“In these days of worldwide confusion, there is a dire need for men and women who will courageously do battle for truth.”— Martin Luther King Jr.
When exposing a crime is treated as committing a crime, you are being ruled by criminals.
In the current governmental climate, obeying one’s conscience and speaking truth to the power of the police state can easily render you an “enemy of the state.”
The government’s list of so-called “enemies of the state” is growing by the day.
Wikileaks founder Julian Assange is merely one of the most visible victims of the police state’s war on dissidents and whistleblowers.
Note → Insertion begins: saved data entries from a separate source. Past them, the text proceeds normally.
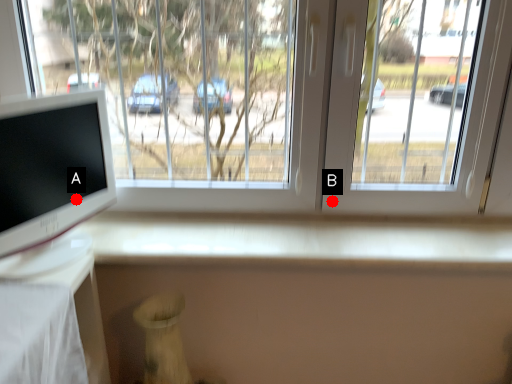 Question: Two points are circled on the image, labeled by A and B beside each circle. Which point appears closest to the camera in this image?

Choices:
 (A) A is closer
 (B) B is closer

Answer: (A) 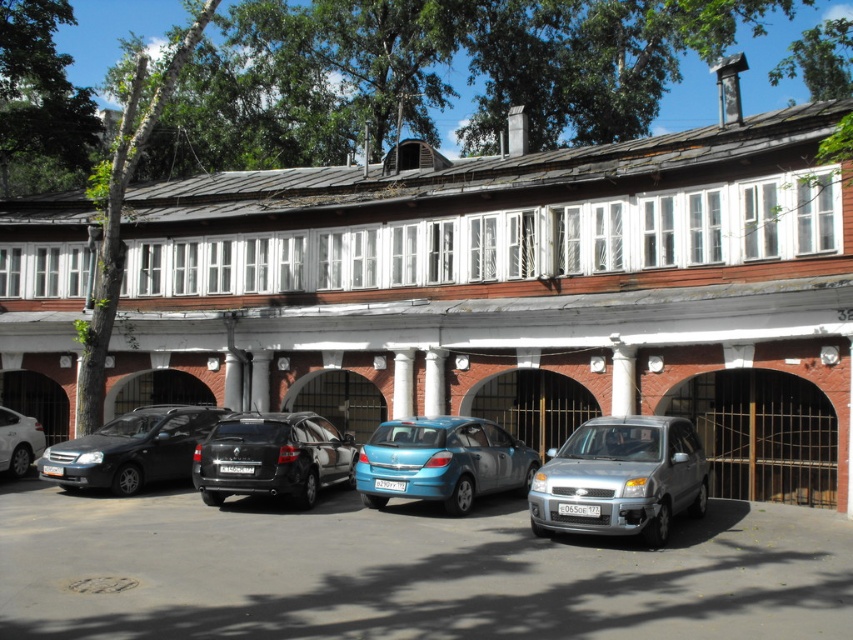 Is shiny silver sedan at left further to camera compared to white marble column at center?

No.

Between shiny silver sedan at left and white marble column at center, which one has more height?

white marble column at center is taller.

What do you see at coordinates (18, 442) in the screenshot? I see `shiny silver sedan at left` at bounding box center [18, 442].

Where is `shiny silver sedan at left`? This screenshot has height=640, width=853. shiny silver sedan at left is located at coordinates (18, 442).

Which is more to the right, brown wooden building at center or shiny silver sedan at left?

Positioned to the right is brown wooden building at center.

Who is shorter, brown wooden building at center or shiny silver sedan at left?

shiny silver sedan at left is shorter.

Which is in front, point (648, 364) or point (9, 468)?

Point (9, 468)

This screenshot has height=640, width=853. In order to click on brown wooden building at center in this screenshot , I will do `click(521, 292)`.

Which of these two, silver metallic hatchback at center or shiny silver sedan at left, stands taller?

Standing taller between the two is silver metallic hatchback at center.

This screenshot has height=640, width=853. What do you see at coordinates (619, 477) in the screenshot? I see `silver metallic hatchback at center` at bounding box center [619, 477].

In order to click on silver metallic hatchback at center in this screenshot , I will do `click(619, 477)`. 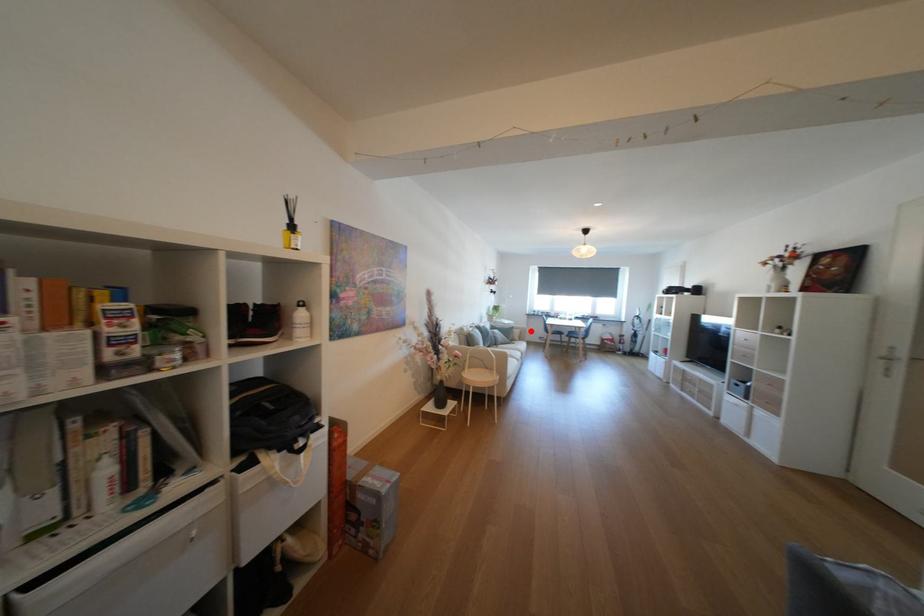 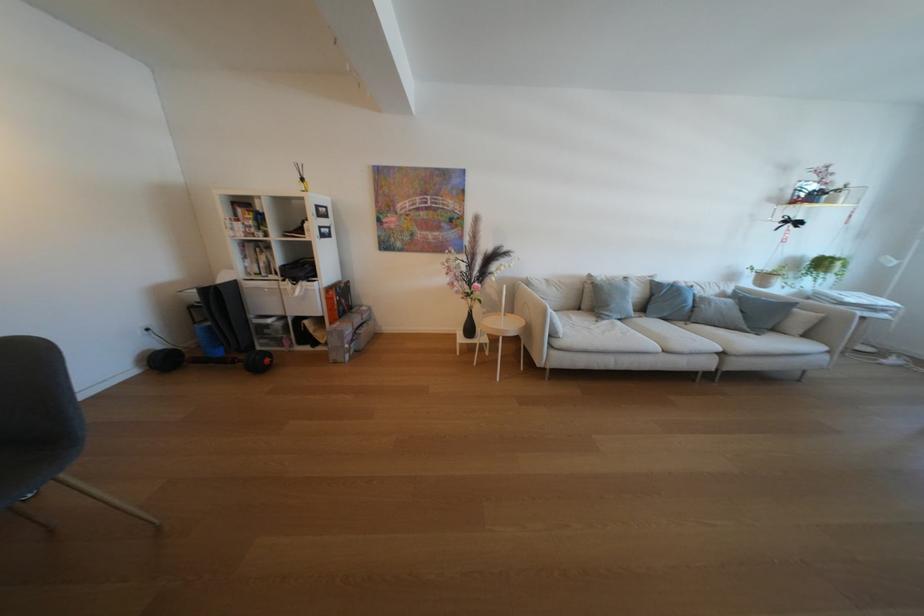 Find the pixel in the second image that matches the highlighted location in the first image.

(833, 315) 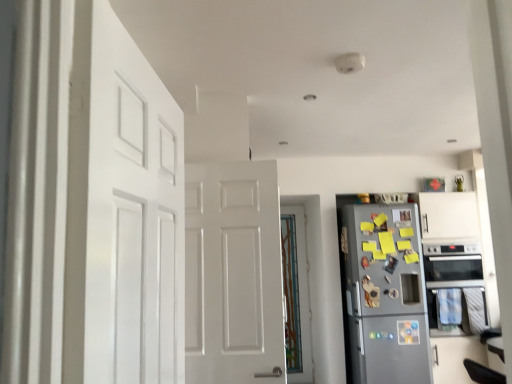 Describe the element at coordinates (456, 285) in the screenshot. I see `black glass oven at right` at that location.

What is the approximate height of metallic gray refrigerator at right?

metallic gray refrigerator at right is 1.83 meters in height.

The width and height of the screenshot is (512, 384). What do you see at coordinates (296, 295) in the screenshot?
I see `translucent glass door at center, the second door viewed from the left` at bounding box center [296, 295].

Five years ago, on April 11, 2019, police arrested Assange for daring to access and disclose military documents that portray the U.S. government and its endless wars abroad as reckless, irresponsible, immoral and responsible for thousands of civilian deaths.
Included among the leaked materials was gunsight video footage from two U.S. AH-64 Apache helicopters engaged in a series of air-to-ground attacks while American air crew laughed at some of the casualties. Among the casualties were two Reuters correspondents who were gunned down after their cameras were mistaken for weapons and a driver who stopped to help one of the journalists. The driver’s two children, who happened to be in the van at the time it was fired upon by U.S. forces, suffered serious injuries.
There is nothing defensible about crimes such as these perpetrated by the government.
When any government becomes almost indistinguishable from the evil it claims to be fighting—whether that evil takes the form of war, terrorism, torture, drug trafficking, sex trafficking, murder, violence, theft, pornography, scientific experimentations or some other diabolical means of inflicting pain, suffering and servitude on humanity—that government has lost its claim to legitimacy.